# attaching track saw to Kreg Rip-Cut



## Kain (Nov 14, 2017)

Hello,

I own a Dewalt track saw and am wondering if it can fit on the Kreg Rip-Cut guide.

I'm looking for way to make repetitive cuts with the track saw (without investing lots of money).

Anyone ever tried this?

thanks for your feedback
Kain


----------



## EugdOT (Nov 17, 2016)

Why not just get more dewalt tracks and make them longer or shorter ? I think it would be more accurate and repeatable than a guide or track that can be used universally on multiple saws?


----------



## 01ntrain (Jun 21, 2015)

Dewalt makes a 24" track for the saw…..I would think you could use that.


----------



## Kain (Nov 14, 2017)

but I'm after "repetitive cuts" so the track, in itself and if not someway alligened with the edge of the material, is of no help


----------



## Gilley23 (May 9, 2017)

For something that specific I would call Kreg and ask them.

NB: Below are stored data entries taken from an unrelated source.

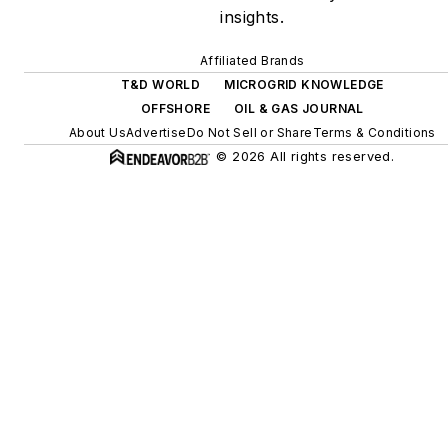
digitalization and building
insights.
efficiency upgrades.
Affiliated Brands
T&D WORLD
MICROGRID KNOWLEDGE
OFFSHORE
OIL & GAS JOURNAL
About Us
Advertise
Do Not Sell or Share
Terms & Conditions
© 2026 All rights reserved.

You might even want to take your saw into Lowe's and look it over and give it a test fit.


----------



## lndfilwiz (Jan 7, 2014)

Why not get a circular saw and dedicate it to the Rip_Cut? I got a saw from HD for about $35 with the 20% coupon and it works great. Saves having to set up the saw to the correct measurements.


----------



## Bobmedic (Sep 24, 2010)

You're looking for parallel guides. Do a search on youtube, there are many inexpensive jigs you can make that will work.


----------



## Kain (Nov 14, 2017)

Thank you all for the good advices


----------